Rachel Reeves, delivering the first Budget by a Labour Government for 14 years, confirmed the freeze is one of three new changes to how IHT will be calculated.
In addition to the threshold freeze, the Chancellor also said she would close what she described a “loophole” created by the previous Government when the lifetime allowance was abolished, by bringing inherited pensions into IHT from April 2027.
This will affect uncrystallised defined contribution (DC) pensions, crystallised DC pensions not invested in annuities, and lump sum death benefits from defined benefit (DB) pensions.
The third change will also mean that from April 2026, a £1m limit will now apply jointly to the value of assets claimed under agricultural property relief (APR) and business property relief (BPR), which allow for a full exemption on IHT for qualifying agricultural land, business assets and unlisted shares.

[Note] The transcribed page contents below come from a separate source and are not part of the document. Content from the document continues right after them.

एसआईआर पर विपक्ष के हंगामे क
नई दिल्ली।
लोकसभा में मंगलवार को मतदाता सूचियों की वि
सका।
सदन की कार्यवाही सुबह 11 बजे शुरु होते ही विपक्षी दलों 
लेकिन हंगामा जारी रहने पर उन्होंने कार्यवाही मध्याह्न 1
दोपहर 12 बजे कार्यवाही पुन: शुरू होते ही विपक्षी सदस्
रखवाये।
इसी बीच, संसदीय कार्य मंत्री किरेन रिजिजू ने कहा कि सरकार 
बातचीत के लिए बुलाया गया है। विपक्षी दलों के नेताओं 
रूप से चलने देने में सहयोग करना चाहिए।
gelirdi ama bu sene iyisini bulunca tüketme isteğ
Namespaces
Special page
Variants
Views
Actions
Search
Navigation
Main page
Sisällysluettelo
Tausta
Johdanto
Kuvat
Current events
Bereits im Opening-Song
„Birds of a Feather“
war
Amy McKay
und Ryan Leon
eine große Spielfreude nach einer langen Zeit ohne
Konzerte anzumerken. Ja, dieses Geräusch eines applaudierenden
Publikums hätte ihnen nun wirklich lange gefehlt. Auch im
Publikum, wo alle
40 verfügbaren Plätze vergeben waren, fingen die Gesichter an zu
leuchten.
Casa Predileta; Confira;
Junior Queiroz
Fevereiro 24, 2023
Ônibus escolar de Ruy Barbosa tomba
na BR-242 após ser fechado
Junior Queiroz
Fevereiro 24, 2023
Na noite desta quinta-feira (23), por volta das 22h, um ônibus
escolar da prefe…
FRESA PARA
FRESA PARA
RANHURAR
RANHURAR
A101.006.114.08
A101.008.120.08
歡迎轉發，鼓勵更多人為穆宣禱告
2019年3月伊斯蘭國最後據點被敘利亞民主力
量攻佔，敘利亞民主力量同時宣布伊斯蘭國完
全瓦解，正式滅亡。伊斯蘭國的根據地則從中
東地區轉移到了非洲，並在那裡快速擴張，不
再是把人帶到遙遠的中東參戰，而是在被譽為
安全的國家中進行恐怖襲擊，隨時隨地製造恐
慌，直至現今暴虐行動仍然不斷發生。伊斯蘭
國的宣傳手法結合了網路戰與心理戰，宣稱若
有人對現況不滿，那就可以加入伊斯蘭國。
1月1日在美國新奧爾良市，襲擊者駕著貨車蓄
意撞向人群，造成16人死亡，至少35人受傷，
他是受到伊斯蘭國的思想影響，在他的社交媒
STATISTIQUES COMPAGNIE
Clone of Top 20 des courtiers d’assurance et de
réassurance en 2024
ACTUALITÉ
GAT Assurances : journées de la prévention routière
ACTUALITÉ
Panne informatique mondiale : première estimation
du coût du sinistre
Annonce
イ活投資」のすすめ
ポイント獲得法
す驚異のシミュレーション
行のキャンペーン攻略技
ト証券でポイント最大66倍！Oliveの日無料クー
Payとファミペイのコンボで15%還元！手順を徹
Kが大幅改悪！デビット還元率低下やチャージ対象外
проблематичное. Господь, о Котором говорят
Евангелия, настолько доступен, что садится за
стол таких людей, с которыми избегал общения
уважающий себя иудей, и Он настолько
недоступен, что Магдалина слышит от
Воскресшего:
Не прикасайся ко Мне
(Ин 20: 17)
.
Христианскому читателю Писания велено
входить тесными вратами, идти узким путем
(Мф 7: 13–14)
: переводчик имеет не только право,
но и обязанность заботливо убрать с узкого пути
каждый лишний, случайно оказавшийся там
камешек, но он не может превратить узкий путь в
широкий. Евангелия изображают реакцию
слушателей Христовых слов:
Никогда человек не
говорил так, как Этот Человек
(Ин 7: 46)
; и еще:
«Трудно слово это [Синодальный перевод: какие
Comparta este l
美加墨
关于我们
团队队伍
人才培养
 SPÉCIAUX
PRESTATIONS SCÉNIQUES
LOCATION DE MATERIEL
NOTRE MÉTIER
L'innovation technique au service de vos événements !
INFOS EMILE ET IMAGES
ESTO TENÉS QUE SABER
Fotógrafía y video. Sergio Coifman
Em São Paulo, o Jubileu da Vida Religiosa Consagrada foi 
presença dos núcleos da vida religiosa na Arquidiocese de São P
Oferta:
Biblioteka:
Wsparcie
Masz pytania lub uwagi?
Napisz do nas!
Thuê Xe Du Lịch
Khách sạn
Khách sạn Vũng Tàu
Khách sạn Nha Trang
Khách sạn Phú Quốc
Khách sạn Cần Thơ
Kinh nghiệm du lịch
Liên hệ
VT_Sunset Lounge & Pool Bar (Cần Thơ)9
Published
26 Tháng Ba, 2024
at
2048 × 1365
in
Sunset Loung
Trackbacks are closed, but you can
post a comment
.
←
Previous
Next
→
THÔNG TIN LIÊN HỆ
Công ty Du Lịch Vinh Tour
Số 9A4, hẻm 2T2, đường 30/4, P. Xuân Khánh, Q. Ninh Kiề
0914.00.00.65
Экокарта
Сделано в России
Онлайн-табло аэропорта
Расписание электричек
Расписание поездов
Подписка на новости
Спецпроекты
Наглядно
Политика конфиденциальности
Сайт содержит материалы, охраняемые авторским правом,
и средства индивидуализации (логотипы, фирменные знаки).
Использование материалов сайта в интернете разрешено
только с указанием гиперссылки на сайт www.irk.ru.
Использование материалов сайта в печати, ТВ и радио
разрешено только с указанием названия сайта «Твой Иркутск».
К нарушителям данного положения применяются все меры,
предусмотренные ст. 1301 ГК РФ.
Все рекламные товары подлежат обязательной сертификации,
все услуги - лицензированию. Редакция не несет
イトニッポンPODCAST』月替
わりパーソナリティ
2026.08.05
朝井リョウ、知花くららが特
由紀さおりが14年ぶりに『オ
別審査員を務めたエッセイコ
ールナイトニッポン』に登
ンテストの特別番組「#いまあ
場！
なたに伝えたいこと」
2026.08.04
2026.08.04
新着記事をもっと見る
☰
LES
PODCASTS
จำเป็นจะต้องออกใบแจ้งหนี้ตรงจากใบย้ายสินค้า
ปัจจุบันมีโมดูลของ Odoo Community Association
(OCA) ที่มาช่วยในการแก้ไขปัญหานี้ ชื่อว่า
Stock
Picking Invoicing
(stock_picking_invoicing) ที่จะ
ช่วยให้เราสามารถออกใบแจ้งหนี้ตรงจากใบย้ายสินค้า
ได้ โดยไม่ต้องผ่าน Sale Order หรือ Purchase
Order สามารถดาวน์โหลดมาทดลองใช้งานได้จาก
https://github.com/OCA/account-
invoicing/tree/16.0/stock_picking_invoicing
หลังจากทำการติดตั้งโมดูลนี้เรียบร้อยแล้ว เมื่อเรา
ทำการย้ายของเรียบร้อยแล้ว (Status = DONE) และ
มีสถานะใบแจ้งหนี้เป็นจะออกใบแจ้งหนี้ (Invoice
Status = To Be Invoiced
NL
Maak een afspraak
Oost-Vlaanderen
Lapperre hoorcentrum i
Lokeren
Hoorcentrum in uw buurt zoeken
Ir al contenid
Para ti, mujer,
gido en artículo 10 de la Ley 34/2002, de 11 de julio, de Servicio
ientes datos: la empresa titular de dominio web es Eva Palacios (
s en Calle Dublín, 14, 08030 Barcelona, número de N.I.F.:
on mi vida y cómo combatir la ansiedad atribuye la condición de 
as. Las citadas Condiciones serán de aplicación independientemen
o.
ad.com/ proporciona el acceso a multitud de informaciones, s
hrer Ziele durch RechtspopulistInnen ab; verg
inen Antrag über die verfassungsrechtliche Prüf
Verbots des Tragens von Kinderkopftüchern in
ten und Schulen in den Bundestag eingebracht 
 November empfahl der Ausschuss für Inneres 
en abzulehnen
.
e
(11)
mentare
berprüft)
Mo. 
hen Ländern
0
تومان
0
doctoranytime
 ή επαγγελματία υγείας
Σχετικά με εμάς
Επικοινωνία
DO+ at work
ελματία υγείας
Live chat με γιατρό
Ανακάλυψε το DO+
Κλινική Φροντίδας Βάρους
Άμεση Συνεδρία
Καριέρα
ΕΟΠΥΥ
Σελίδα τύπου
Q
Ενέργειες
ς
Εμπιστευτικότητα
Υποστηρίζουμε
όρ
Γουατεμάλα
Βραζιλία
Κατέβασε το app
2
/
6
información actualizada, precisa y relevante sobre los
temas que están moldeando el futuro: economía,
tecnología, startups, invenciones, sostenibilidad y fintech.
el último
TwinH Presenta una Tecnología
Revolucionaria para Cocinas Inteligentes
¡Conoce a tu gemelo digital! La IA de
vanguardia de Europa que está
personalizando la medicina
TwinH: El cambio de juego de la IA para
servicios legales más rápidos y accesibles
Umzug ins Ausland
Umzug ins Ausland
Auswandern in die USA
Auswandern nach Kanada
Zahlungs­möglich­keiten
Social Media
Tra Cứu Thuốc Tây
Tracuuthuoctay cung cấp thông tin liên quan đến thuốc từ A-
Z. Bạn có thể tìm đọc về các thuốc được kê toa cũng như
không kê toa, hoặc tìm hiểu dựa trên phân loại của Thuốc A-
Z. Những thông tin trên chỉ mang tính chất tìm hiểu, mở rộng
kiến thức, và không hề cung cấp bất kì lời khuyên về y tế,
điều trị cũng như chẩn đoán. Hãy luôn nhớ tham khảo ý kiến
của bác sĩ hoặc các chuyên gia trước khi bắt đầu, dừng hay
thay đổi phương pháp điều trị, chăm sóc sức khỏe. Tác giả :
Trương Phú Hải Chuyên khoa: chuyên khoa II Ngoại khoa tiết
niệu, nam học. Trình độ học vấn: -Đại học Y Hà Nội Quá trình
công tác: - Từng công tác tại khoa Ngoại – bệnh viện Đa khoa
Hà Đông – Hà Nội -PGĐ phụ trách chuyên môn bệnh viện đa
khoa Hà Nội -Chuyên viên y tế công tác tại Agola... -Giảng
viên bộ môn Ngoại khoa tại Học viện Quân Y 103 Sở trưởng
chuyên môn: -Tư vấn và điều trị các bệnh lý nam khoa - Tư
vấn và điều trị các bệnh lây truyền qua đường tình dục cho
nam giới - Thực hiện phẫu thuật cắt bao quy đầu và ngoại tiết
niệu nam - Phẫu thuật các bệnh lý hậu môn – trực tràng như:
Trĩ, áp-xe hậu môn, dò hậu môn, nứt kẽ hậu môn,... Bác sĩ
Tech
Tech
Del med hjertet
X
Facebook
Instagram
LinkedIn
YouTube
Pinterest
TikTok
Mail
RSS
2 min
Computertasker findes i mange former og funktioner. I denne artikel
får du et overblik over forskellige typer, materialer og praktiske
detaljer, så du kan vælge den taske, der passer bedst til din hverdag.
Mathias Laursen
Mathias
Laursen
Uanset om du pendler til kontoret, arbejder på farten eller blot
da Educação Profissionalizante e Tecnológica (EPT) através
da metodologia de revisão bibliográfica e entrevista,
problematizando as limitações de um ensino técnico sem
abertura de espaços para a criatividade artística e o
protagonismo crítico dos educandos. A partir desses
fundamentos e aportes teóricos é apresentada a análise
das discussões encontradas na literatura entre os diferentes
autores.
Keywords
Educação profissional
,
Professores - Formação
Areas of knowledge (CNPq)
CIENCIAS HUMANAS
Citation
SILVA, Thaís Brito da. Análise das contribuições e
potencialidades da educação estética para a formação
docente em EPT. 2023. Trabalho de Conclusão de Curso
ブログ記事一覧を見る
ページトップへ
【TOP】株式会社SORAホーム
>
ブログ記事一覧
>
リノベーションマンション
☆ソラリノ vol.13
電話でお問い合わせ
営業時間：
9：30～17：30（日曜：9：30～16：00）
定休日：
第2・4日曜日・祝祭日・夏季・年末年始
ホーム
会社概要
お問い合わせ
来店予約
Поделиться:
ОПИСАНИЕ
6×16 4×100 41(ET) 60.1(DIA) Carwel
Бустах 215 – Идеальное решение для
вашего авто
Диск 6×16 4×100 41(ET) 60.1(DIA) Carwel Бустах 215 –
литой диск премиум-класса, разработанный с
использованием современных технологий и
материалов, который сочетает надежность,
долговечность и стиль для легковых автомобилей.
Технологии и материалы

For this, the existing full relief will apply below the £1m threshold, and a reduced 50% relief above it. BPR on AIM shares will also be reduced to 50% and will not count towards the cap on the full relief.
Reeves said the IHT changes would raise over £2bn by the end of the forecast period set out in her Budget.
Head of advice at abrdn Financial Planning, David Murray, said that the IHT changes would add a “new complexity to estate planning” and a “higher tax bill for many”.
“While these measures were an obvious target for the Government, it raises concerns, particularly for those who have invested heavily into pensions to benefit from the IHT perks,” Murray said.
“IHT sparks strong feelings, and I’d always welcome ways to simplify the system. While we want to close potential loopholes in the rules, we also want to avoid unfairly penalising people with unexpected taxes.”
Commenting on the pension adaption to IHT rules, financial planning partner at Evelyn Partners, Gary Smith, added: “Retirees and savers have 18 months to review their long-term plans. As defined contribution pension funds could now be subject to up to 40% IHT on death, we will probably see greater withdrawals from pension pots.
“Pension withdrawals are subject to income tax, so some savers in drawdown will have an eye on the frozen £50,270 threshold at which point their overall income from all sources will be taxed at 40%.”